Older people living with HIV (PLWH) experience multimorbidity that can negatively impact quality of life (QoL). Exercise can improve physical function, but effects on QoL are not well understood. 32 PLWH and 37 controls aged 50–75 completed 12-weeks of moderate-intensity exercise, then were randomized to moderate or high-intensity for 12 additional weeks. Depressive symptoms (CES-D scores) were significantly greater and QOL (SF-36 mental and physical summary scores) significantly lower among PLWH at baseline (all p < 0.05). PLWH had significantly greater worsening in CES-D scores compared to controls (3.4 [0.7, 6.0]; p = 0.01) between 13and 24 weeks.

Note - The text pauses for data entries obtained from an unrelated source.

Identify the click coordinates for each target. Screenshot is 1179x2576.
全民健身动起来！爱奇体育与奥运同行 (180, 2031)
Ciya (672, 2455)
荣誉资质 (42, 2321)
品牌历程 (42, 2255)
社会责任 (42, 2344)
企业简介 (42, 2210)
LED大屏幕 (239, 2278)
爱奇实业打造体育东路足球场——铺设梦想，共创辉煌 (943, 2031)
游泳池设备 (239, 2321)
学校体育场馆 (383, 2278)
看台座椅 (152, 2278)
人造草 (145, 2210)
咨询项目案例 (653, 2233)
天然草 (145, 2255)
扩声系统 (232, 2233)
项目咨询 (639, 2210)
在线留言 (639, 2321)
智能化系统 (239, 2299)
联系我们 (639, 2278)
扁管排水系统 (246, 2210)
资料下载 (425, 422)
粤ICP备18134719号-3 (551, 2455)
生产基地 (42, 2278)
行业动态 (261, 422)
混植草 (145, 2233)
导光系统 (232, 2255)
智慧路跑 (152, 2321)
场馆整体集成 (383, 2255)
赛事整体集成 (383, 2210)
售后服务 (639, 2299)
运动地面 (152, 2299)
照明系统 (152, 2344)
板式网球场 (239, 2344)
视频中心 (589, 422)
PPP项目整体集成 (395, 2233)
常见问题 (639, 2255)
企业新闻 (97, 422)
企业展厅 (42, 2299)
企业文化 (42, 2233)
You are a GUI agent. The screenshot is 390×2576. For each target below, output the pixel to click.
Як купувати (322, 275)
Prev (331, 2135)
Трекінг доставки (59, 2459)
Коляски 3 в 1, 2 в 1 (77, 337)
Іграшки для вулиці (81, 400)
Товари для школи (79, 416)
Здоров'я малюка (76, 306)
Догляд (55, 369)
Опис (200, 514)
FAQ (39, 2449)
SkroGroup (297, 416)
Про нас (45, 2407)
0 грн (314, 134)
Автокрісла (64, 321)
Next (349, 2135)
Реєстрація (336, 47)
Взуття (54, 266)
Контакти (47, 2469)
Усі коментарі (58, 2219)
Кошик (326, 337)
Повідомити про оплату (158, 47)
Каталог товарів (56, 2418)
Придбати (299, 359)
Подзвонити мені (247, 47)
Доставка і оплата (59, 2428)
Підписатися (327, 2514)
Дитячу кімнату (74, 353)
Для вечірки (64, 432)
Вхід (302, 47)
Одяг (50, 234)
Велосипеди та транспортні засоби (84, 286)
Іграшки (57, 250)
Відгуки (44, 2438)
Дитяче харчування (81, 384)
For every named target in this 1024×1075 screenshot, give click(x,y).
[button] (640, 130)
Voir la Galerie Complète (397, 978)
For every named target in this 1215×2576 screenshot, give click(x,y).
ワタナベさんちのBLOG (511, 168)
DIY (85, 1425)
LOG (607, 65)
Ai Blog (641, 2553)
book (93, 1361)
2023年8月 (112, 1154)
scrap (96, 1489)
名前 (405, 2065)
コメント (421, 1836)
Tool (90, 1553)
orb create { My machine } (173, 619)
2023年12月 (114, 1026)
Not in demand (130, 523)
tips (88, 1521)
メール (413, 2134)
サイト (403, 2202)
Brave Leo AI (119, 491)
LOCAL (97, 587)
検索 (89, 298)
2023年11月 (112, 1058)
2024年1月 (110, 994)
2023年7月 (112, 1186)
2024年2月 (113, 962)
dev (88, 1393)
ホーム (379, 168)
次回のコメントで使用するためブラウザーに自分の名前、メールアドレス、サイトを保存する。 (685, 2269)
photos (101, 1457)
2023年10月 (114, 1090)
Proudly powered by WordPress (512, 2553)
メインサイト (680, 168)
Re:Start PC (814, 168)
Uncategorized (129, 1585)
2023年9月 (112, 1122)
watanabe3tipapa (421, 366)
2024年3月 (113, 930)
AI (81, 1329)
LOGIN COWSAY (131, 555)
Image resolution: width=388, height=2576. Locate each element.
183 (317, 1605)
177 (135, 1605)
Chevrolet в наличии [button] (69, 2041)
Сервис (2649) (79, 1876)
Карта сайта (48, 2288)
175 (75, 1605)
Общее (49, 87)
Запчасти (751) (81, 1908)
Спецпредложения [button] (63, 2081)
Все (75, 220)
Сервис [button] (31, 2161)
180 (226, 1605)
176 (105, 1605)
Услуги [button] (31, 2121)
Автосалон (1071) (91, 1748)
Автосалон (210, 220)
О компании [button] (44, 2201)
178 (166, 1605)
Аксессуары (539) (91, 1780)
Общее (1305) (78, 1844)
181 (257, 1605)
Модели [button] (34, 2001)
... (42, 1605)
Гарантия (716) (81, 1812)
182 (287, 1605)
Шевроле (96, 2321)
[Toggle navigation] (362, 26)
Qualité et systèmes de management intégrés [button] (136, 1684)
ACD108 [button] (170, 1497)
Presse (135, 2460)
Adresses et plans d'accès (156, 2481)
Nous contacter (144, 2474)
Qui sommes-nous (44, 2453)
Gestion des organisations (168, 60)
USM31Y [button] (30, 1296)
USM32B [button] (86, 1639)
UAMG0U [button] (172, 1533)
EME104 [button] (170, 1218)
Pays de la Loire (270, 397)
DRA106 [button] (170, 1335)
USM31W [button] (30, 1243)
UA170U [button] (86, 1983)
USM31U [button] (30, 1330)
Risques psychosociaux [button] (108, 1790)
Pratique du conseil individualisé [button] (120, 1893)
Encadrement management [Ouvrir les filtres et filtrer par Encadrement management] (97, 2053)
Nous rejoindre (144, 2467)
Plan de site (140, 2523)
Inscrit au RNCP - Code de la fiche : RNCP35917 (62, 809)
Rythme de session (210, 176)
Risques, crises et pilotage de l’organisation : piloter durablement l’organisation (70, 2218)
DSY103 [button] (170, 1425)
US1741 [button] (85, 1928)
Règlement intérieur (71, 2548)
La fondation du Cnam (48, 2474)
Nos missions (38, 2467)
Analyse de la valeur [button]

Mental QoL changed minimally, with no significant difference in changes by serostatus between weeks 0 and 12 or weeks 13 and 24 (p ≤ 0.22). Changes in physical function summary scores were similar by serostatus between 0 and 12 weeks (1.5 [−1.6, 4.6], p = 0.35), but declined significantly more among PLWH between 13 and 24 weeks (−4.1 [−7.2,−1], p = 0.01). Exercise intensity had no significant effect on changes in CES-D or SF-36 summary scores; high-intensity exercise was associated with greater improvements in vitality/fatigue (4.1 [0.8, 7.3], p = 0.02), compared to moderate-intensity. Exercise initiation failed to improve depressive symptoms or QoL among PLWH. Additional interventions may be needed to maximize these patient-reported outcomes among older PLWH initiating an exercise program.

Disclosure statement

No potential conflict of interest was reported by the authors.

Additional information

Funding

This work was supported by the National Institutes of Health, National Institute on Aging [grant number K23AG050260] and National Center for Advancing Translational Sciences (NCATS) Colorado CTSA [grant number UL1TR002535] (to KME). The funding sources had a no role in data collection, analysis, or interpretation; trial design; or patient recruitment. The content is solely the responsibility of the authors and does not necessarily represent the official views of the National Institutes of Health.